29 May 2022

Longford Leader Farming: Changes under new EU TB regulations

Charlie McConalogue Dail

Agriculture Minister Charlie McConalogue

Changes under new EU TB regulations have been announced which Minister Charlie McConalogue says which will better enable farmers with restricted herds to move cattle in and restock during a breakdown.

Farmers experiencing a TB breakdown will be able to avail of this beneficial from this week.

This is the result of new provisions under the EU Animal Health Law, which removed the previous requirement for a TB-restricted herd to have completed one clear herd TB test before cattle could be moved into it.

That provision had caused considerable difficulties in relation to farm management and business continuity during TB restrictions, particularly for farmers whose enterprise involved purchasing store cattle.

Under the new rules, where a farmer draws up a risk mitigation plan for the restricted herd, which is approved by the Regional Veterinary Office, farmers can be given permission to introduce stock.

The plan should be practical, pragmatic, and will help the farmer to reduce the risk of a recurring or prolonged TB breakdown in the herd.

Once the plan is approved and in place, cattle may be moved under permit into the restricted herd.

This change has been discussed at three meetings of the TB Forum Implementation Working Group, following which a procedure informed by stakeholder feedback has been developed to enable farmers to take advantage of this new flexibility.
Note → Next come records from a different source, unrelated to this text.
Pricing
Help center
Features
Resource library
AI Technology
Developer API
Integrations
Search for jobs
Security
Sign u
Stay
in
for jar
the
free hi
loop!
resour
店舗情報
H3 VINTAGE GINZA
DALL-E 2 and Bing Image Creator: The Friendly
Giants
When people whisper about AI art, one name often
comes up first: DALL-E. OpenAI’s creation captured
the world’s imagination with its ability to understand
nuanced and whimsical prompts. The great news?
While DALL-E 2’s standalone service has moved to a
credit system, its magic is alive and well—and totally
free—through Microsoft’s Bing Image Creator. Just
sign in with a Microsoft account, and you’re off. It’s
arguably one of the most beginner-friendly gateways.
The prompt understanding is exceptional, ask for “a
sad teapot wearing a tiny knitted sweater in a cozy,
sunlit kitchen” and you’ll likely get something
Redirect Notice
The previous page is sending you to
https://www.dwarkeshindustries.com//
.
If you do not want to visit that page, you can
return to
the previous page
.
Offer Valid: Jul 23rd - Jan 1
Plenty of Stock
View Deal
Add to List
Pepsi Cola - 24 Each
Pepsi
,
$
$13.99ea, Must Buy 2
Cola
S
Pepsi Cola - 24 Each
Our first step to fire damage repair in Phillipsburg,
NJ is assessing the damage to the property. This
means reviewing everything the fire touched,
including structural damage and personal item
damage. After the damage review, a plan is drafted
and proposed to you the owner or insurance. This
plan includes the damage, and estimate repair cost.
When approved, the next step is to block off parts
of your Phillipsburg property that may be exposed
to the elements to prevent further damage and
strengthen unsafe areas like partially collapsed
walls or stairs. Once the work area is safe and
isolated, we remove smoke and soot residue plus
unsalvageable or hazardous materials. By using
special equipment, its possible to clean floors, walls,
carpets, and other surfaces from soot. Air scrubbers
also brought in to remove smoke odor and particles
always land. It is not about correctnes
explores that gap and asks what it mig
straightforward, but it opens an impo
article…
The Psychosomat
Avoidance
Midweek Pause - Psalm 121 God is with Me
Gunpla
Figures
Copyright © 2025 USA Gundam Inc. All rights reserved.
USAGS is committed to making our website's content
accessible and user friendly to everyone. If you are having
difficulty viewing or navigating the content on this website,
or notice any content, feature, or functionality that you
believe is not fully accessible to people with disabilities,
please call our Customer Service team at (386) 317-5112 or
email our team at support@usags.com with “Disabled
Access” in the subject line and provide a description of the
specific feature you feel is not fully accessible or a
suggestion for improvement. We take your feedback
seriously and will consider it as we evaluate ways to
This change will also benefit those farmers with non-restricted herds hoping to sell their stock on to a purchaser whose herd becomes TB-restricted.

Minister McConalogue said: “While a TB breakdown can cause immense stress for farmers and farm families, this new change will make it simpler for the business of farming to continue for restricted herds, while at the same time mitigating the risk of a prolonged or recurring breakdown.

Farmers seeking to take advantage of this new policy are advised to contact their Regional Veterinary Office (RVO).